● Activity: For every record that follows, write out the text exactly and omit the picture, if one is present.

┌─ Data provided

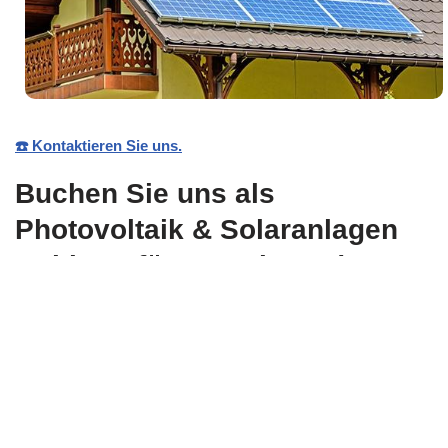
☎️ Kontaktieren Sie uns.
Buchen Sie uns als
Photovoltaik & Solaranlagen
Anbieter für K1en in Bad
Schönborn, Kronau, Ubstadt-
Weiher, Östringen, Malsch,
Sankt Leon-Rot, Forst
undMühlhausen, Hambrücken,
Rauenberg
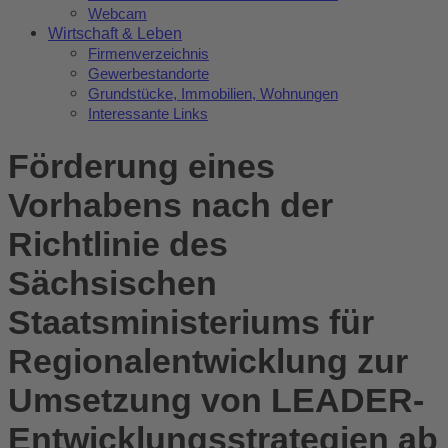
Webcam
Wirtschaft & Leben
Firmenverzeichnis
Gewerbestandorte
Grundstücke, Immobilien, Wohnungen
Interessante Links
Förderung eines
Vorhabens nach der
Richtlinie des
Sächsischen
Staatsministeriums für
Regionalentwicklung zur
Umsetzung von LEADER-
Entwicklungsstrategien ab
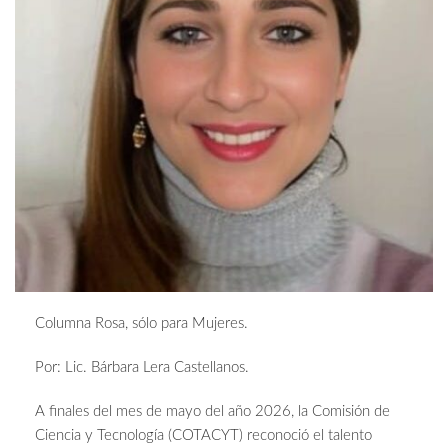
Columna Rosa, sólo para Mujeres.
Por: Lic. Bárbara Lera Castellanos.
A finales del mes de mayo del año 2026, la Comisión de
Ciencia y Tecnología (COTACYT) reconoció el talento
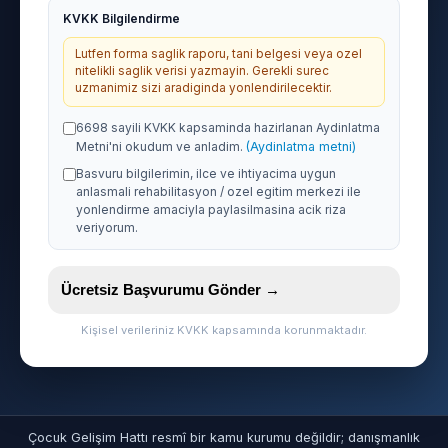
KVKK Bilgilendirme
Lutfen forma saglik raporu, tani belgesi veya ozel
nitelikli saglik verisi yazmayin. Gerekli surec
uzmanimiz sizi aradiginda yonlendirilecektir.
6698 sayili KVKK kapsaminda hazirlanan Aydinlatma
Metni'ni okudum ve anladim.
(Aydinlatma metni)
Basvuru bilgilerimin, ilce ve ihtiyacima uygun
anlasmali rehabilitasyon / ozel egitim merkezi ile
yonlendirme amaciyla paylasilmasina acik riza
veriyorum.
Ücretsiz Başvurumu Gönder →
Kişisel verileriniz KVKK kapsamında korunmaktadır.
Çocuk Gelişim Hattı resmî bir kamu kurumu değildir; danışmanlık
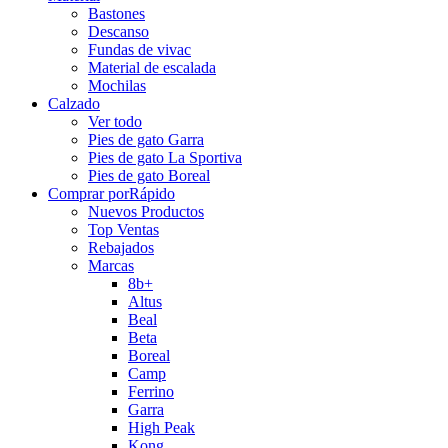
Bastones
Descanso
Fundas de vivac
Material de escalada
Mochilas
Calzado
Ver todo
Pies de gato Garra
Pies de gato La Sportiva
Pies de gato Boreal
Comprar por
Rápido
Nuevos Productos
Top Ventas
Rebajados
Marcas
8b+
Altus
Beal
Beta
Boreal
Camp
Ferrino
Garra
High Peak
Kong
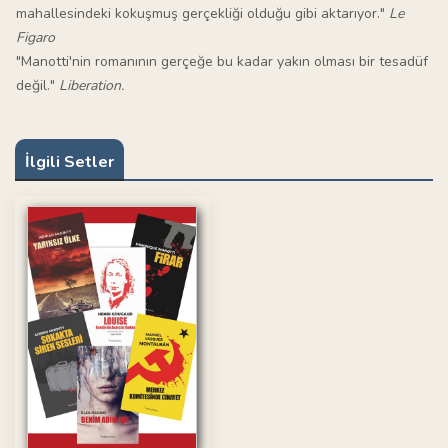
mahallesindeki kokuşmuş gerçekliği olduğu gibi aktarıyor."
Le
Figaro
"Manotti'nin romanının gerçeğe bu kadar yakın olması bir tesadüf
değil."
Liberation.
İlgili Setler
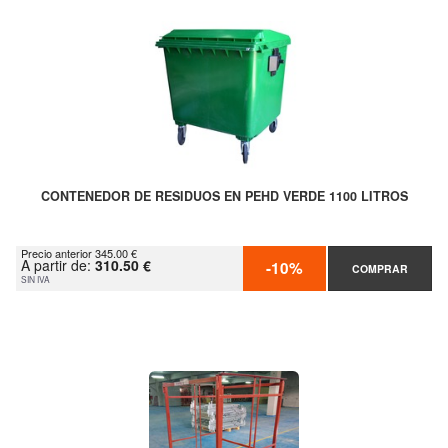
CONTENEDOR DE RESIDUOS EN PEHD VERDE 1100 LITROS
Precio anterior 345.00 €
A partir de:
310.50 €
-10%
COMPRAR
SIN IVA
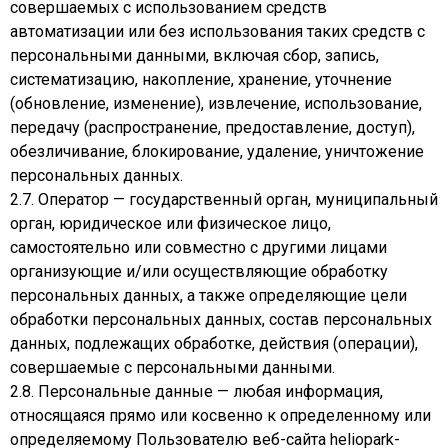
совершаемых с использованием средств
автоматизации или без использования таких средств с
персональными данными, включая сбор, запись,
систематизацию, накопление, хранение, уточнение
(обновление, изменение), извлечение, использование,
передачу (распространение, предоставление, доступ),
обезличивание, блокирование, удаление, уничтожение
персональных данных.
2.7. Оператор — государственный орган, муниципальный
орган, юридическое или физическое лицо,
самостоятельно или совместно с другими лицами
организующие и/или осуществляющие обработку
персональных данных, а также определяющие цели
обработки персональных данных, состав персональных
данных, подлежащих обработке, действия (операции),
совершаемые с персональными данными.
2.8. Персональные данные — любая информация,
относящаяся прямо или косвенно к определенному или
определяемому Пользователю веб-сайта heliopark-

└─

● Written response:
☎️ Kontaktieren Sie uns.
Buchen Sie uns als
Photovoltaik & Solaranlagen
Anbieter für K1en in Bad
Schönborn, Kronau, Ubstadt-
Weiher, Östringen, Malsch,
Sankt Leon-Rot, Forst
undMühlhausen, Hambrücken,
Rauenberg
Webcam
Wirtschaft & Leben
Firmenverzeichnis
Gewerbestandorte
Grundstücke, Immobilien, Wohnungen
Interessante Links
Förderung eines
Vorhabens nach der
Richtlinie des
Sächsischen
Staatsministeriums für
Regionalentwicklung zur
Umsetzung von LEADER-
Entwicklungsstrategien ab
Columna Rosa, sólo para Mujeres.
Por: Lic. Bárbara Lera Castellanos.
A finales del mes de mayo del año 2026, la Comisión de
Ciencia y Tecnología (COTACYT) reconoció el talento
KVKK Bilgilendirme
Lutfen forma saglik raporu, tani belgesi veya ozel
nitelikli saglik verisi yazmayin. Gerekli surec
uzmanimiz sizi aradiginda yonlendirilecektir.
6698 sayili KVKK kapsaminda hazirlanan Aydinlatma
Metni'ni okudum ve anladim.
(Aydinlatma metni)
Basvuru bilgilerimin, ilce ve ihtiyacima uygun
anlasmali rehabilitasyon / ozel egitim merkezi ile
yonlendirme amaciyla paylasilmasina acik riza
veriyorum.
Ücretsiz Başvurumu Gönder →
Kişisel verileriniz KVKK kapsamında korunmaktadır.
Çocuk Gelişim Hattı resmî bir kamu kurumu değildir; danışmanlık
Bastones
Descanso
Fundas de vivac
Material de escalada
Mochilas
Calzado
Ver todo
Pies de gato Garra
Pies de gato La Sportiva
Pies de gato Boreal
Comprar por
Rápido
Nuevos Productos
Top Ventas
Rebajados
Marcas
8b+
Altus
Beal
Beta
Boreal
Camp
Ferrino
Garra
High Peak
Kong
mahallesindeki kokuşmuş gerçekliği olduğu gibi aktarıyor."
Le
Figaro
"Manotti'nin romanının gerçeğe bu kadar yakın olması bir tesadüf
değil."
Liberation.
İlgili Setler
CONTENEDOR DE RESIDUOS EN PEHD VERDE 1100 LITROS
Precio anterior 345.00 €
A partir de:
310.50 €
-10%
COMPRAR
SIN IVA
совершаемых с использованием средств
автоматизации или без использования таких средств с
персональными данными, включая сбор, запись,
систематизацию, накопление, хранение, уточнение
(обновление, изменение), извлечение, использование,
передачу (распространение, предоставление, доступ),
обезличивание, блокирование, удаление, уничтожение
персональных данных.
2.7. Оператор — государственный орган, муниципальный
орган, юридическое или физическое лицо,
самостоятельно или совместно с другими лицами
организующие и/или осуществляющие обработку
персональных данных, а также определяющие цели
обработки персональных данных, состав персональных
данных, подлежащих обработке, действия (операции),
совершаемые с персональными данными.
2.8. Персональные данные — любая информация,
относящаяся прямо или косвенно к определенному или
определяемому Пользователю веб-сайта heliopark-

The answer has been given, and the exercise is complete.